Par des mémoires en défense, enregistrés le 7 mai 2020 et le 9 octobre 2020, la commune de Saint-B...-d'Elle, représentée par son maire en exercice, par la SELARL Juriadis, conclut au rejet de la requête et à ce qu'il soit mis à la charge des requérants la somme de 4 000 euros au titre de l'article L.761-1 du code de justice administrative.

Elle soutient que :
­ à titre principal, la requête est irrecevable en l'absence d'intérêt à agir des requérants ;
­ à titre subsidiaire, les moyens soulevés par M. et Mme C... ne sont pas fondés.

Une note en délibéré, présentée pour la commune de Saint-B...-d'Elle, a été enregistrée le 22 octobre 2020.

Vu les autres pièces du dossier.

Vu :
- le code de l'urbanisme ;
- le décret n° 2008-1353 du 19 décembre 2008 ;
- le code de justice administrative.

Les parties ont été régulièrement averties du jour de l'audience.

Ont été entendus au cours de l'audience publique :
- le rapport de M. A...'hirondel,
- les conclusions de M. Giraud, rapporteur public,
- les observations de Me G..., représentant M. et Mme F... et M. K... ainsi que celles de Me D..., représentant la commune de Saint-B... d'Elle.


Considérant ce qui suit :
1. Par deux arrêtés du 6 novembre 2009, le maire de Saint-B...-des-Baisants, commune intégrée à la commune nouvelle de Saint-B...-d'Elle depuis le 1er janvier 2016, a délivré à M. L... deux permis de construire pour la construction de deux maisons d'habitation sur une parcelle cadastrée section B n° 942. Par deux arrêtés du 29 janvier 2019, le maire de Saint-B...-d'Elle a transféré ces permis de construire à M. H... B.... M. et Mme E... F... et M. I... K... relèvent appel du jugement du 4 décembre 2019 par lequel le tribunal administratif de Caen a rejeté leurs demandes tendant à l'annulation de ces deux derniers arrêtés.
Sur la recevabilité de la demande de première instance :
2. Aux termes de l'article L. 600-1-2 du code de l'urbanisme : " Une personne autre que l'Etat, les collectivités territoriales ou leurs groupements ou une association n'est recevable à former un recours pour excès de pouvoir contre un permis de construire, de démolir ou d'aménager que si la construction, l'aménagement ou les travaux sont de nature à affecter directement les conditions d'occupation, d'utilisation ou de jouissance du bien qu'elle détient ou occupe régulièrement ou pour lequel elle bénéficie d'une promesse de vente, de bail, ou d'un contrat préliminaire mentionné à l'article L. 261-15 du code de la construction et de l'habitation ".
3. Il résulte de ces dispositions qu'il appartient, en particulier, à tout requérant qui saisit le juge administratif d'un recours pour excès de pouvoir tendant à l'annulation d'un permis de construire, de démolir ou d'aménager, de préciser l'atteinte qu'il invoque pour justifier d'un intérêt lui donnant qualité pour agir, en faisant état de tous éléments suffisamment précis et étayés de nature à établir que cette atteinte est susceptible d'affecter directement les conditions d'occupation, d'utilisation ou de jouissance de son bien.
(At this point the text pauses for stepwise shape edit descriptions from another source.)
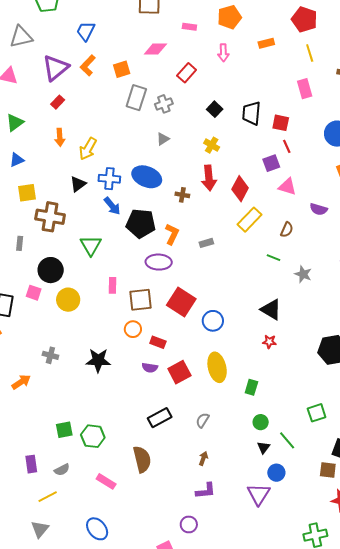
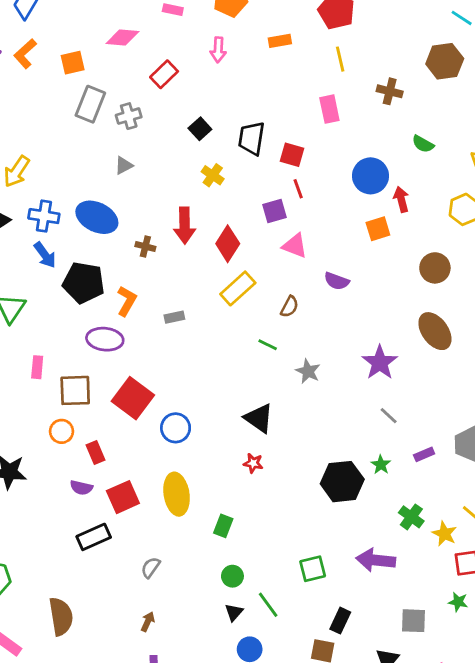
yellow cross: (212, 145) -> (213, 175), moved
red rectangle: (158, 342) -> (96, 453), turned 42
black rectangle: (160, 418) -> (94, 537), moved

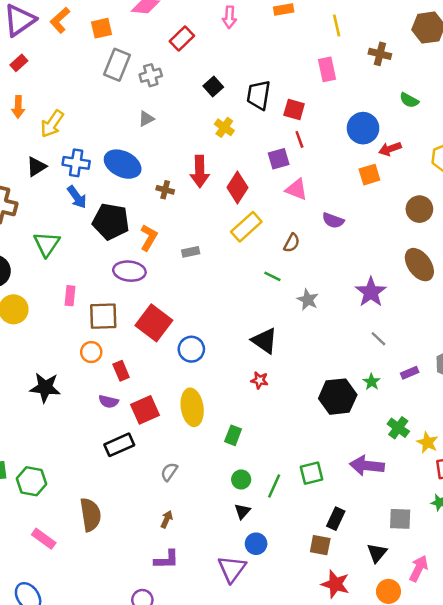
red arrow: (401, 199) -> (390, 149), turned -95
green line: (268, 605) -> (274, 486), moved, turned 60

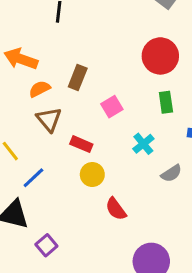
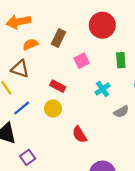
red circle: (160, 56) -> (102, 25), moved
orange arrow: (21, 59) -> (18, 22), turned -35
brown triangle: (49, 119) -> (20, 69), moved, turned -36
yellow circle: (92, 175) -> (53, 108), moved

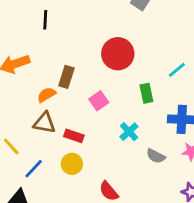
orange semicircle: (30, 44) -> (46, 95), moved
brown triangle: (20, 69) -> (44, 123), moved
gray semicircle: (121, 112) -> (156, 156), turned 64

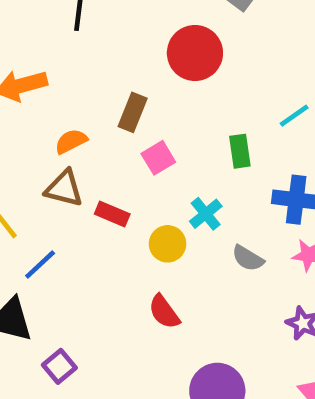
red circle: (118, 54) -> (195, 53), moved
brown rectangle: (66, 77) -> (133, 112), moved
yellow circle: (72, 164) -> (168, 244), moved

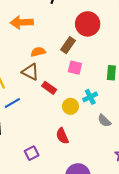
red circle: (195, 53) -> (88, 24), moved
pink square: (158, 158) -> (75, 68), turned 32
purple square: (59, 366) -> (32, 153), moved

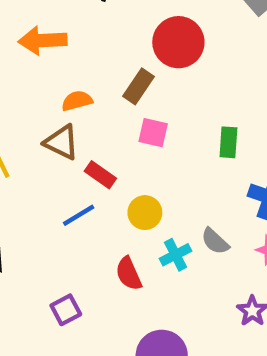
cyan cross: (90, 97) -> (176, 255), moved
blue line: (12, 103) -> (79, 215), moved

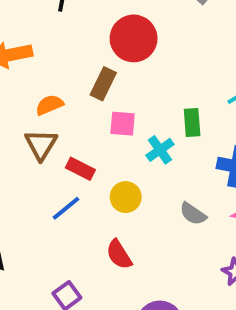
brown triangle: (62, 142) -> (41, 144), turned 44
cyan cross: (176, 255) -> (160, 150), moved

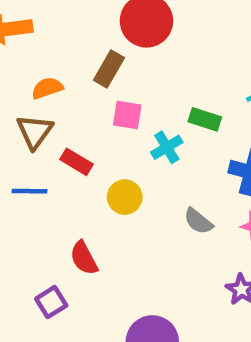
green rectangle: (192, 122) -> (205, 119), turned -72
blue line: (66, 208) -> (30, 191), moved, turned 36
red semicircle: (119, 255) -> (84, 258), moved

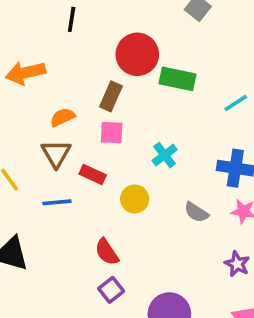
pink square: (127, 115) -> (112, 133), moved
green rectangle: (205, 119) -> (178, 79), moved, size x1.4
purple square: (51, 302) -> (111, 290), moved

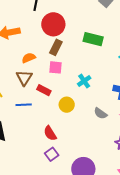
red circle: (137, 54) -> (53, 24), moved

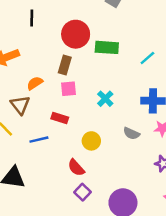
red circle: (53, 24) -> (76, 34), moved
brown triangle: (24, 78) -> (20, 105), moved
yellow circle: (67, 105) -> (91, 141), moved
Il appartient au défendeur, s'il entend contester l'intérêt à agir du requérant, d'apporter tous éléments de nature à établir que les atteintes alléguées sont dépourvues de réalité. Le juge de l'excès de pouvoir apprécie la recevabilité de la requête au vu des éléments ainsi versés au dossier par les parties, en écartant le cas échéant les allégations qu'il jugerait insuffisamment étayées mais sans pour autant exiger de l'auteur du recours qu'il apporte la preuve du caractère certain des atteintes qu'il invoque au soutien de la recevabilité de celui-ci. Eu égard à sa situation particulière, le voisin immédiat justifie, en principe, d'un intérêt à agir lorsqu'il fait état devant le juge, qui statue au vu de l'ensemble des pièces du dossier, d'éléments relatifs à la nature, à l'importance ou à la localisation du projet de construction.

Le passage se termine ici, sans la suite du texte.